• [LISTED ENTRIES]:
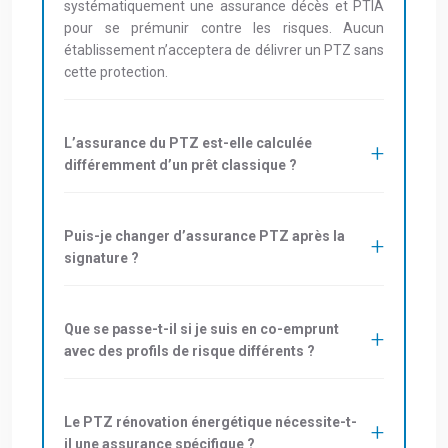
systématiquement une assurance décès et PTIA
pour se prémunir contre les risques. Aucun
établissement n’acceptera de délivrer un PTZ sans
cette protection.
L’assurance du PTZ est-elle calculée
différemment d’un prêt classique ?
Puis-je changer d’assurance PTZ après la
signature ?
Que se passe-t-il si je suis en co-emprunt
avec des profils de risque différents ?
Le PTZ rénovation énergétique nécessite-t-
il une assurance spécifique ?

• [HOW TO COMPLETE THIS TASK]:
Work through the records line by line and tally those with the word "assurance". Report only the total.

• [YOUR SOLUTION]:
4